Warum nicht – was sachlicher und gebräuchlicher ist – von einem "Geheimdienst"? Und weshalb wird – bei aller gebotenen Wahrung von Quellenschutz – dessen Verortung so nebulös wie möglich gehalten? So wirkt das Ganze hier eher wie einerseits interessegeleitetes, andererseits an gesellschaftlicher Aufklärung des-interessiertes Geraune.

Fragen über Fragen

Weiter im Text:

Nach Recherchen von ARD, SZ und Die Zeit gingen die deutschen Ermittler davon aus, dass Wolodymyr Z. zuletzt in einer Ortschaft westlich von Warschau wohnhaft war. Vor Kurzem aber soll der Ukrainer dann untergetaucht sein. Ob er sich nun wieder in der Ukraine aufhält, ist unklar. In einem kurzen Telefonat am Dienstag zeigte sich Z. überrascht von dem Vorwurf. Er bestritt, an den Anschlägen auf Nord-Stream beteiligt gewesen zu sein.

Tagesschau

Fragen über Fragen: Inwiefern meinen die leitmedialen Rechercheprofis zu wissen, wovon "die deutschen Ermittler" tatsächlich ausgingen? Sie können doch nur wissen, was man sie wissen ließ.

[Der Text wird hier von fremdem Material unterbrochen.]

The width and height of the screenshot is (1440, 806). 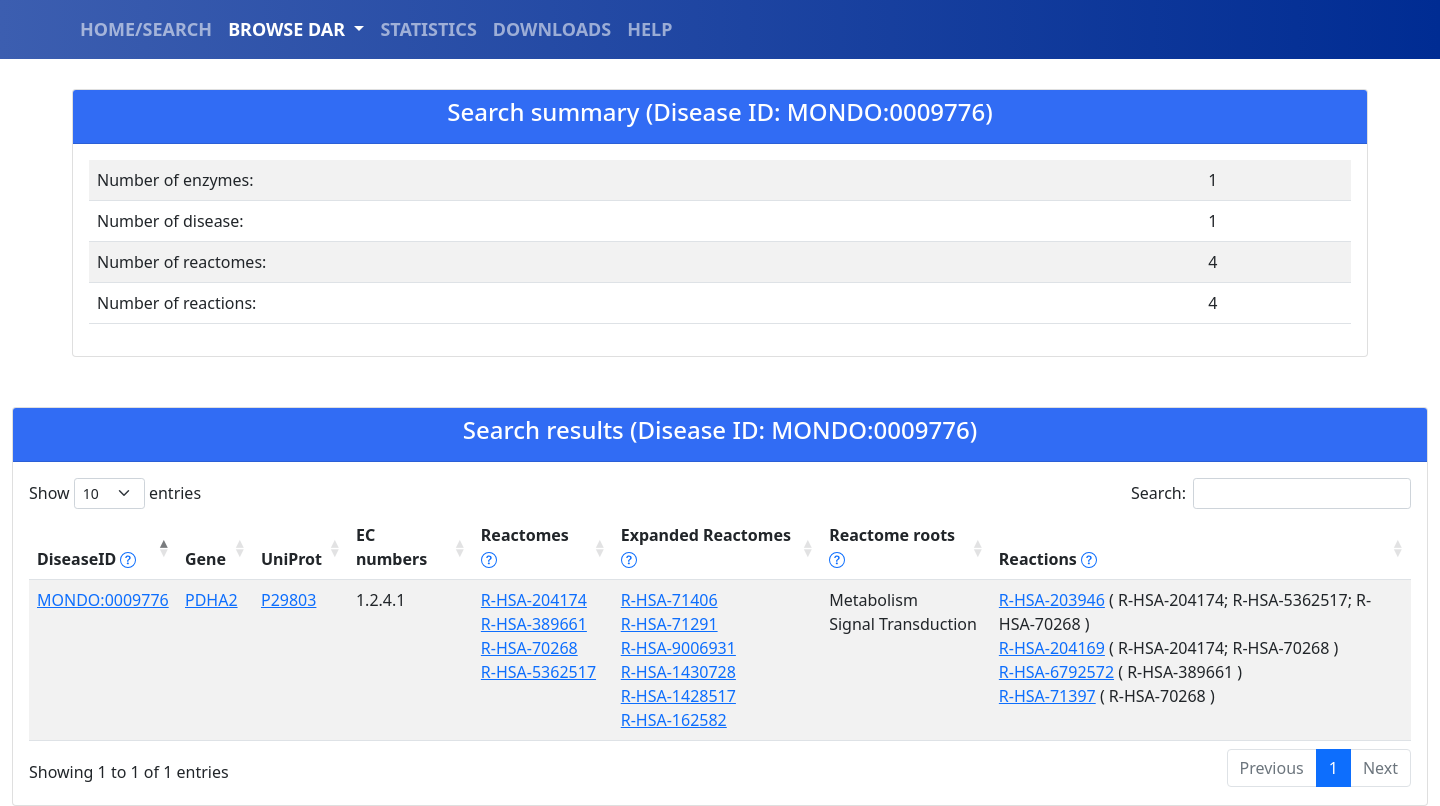 What do you see at coordinates (1052, 600) in the screenshot?
I see `R-HSA-203946` at bounding box center [1052, 600].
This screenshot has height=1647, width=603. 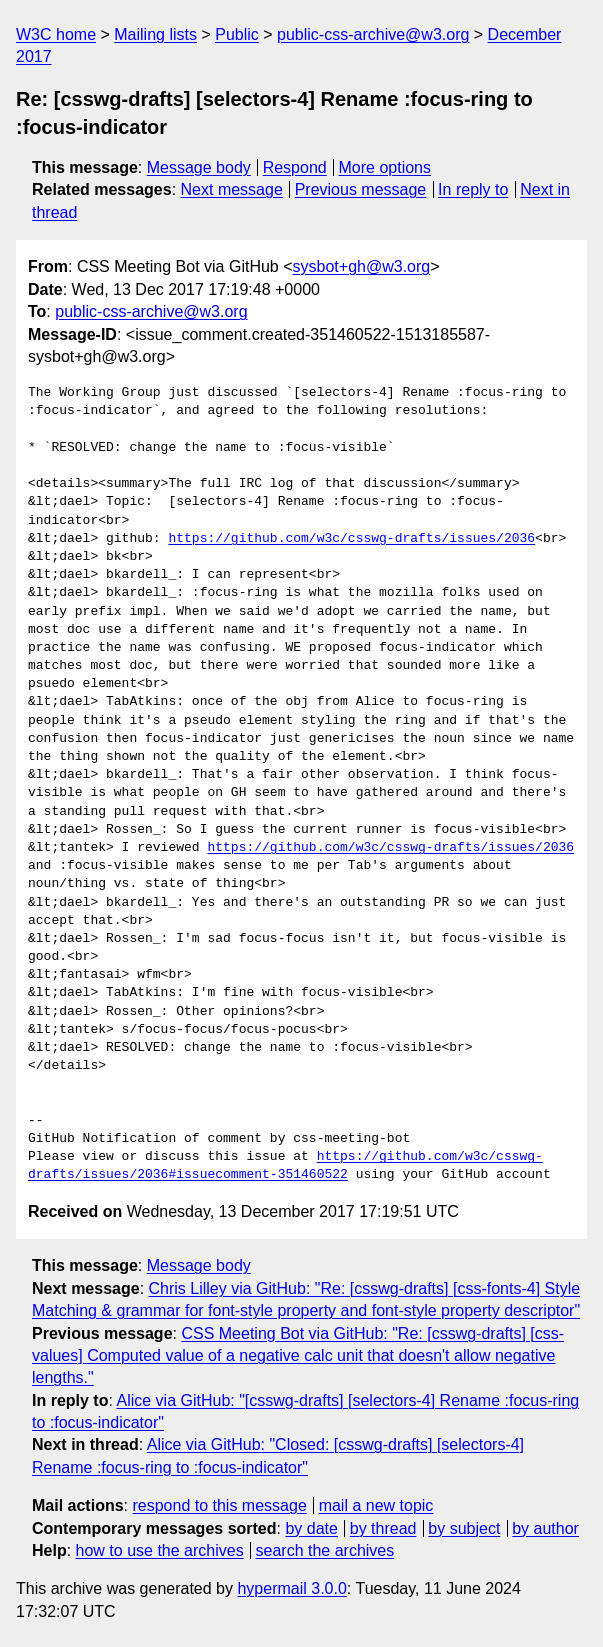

Journalistisch redlich wäre, genau das zu publizieren: Versionen von bestimmten Quellen als eben diese Versionen kenntlich zu machen. Und sie gerade nicht als unbestreitbare Tatsachen (wie zum Beispiel die Angabe des heutigen Wochentages) zu behaupten.

Noch mysteriöser der Satz mit dem Telefonat: Wer hat denn bitteschön wie mit dem Verdächtigen Z. gesprochen? Woher hatte man dessen aktuelle Telefonnummer? Obwohl der Mann doch kürzlich erst untergetaucht sein soll? Und dann nimmt dieser etwas andere Wolodymyr einen Anruf an, von einer ihm vermutlich unbekannten Telefonnummer?

Und spricht zudem, wenn auch angeblich nur "kurz", mit der anrufenden fremden Person? Geht dabei sogar auf die, nun ja, hochexplosiven Fragen ein? Wie gesagt: Fragen über Fragen. Der Text bleibt diese und andere Antworten schuldig.

Um es mit Brechts lesendem Arbeiter zu sagen: "So viele Berichte. So viele Fragen".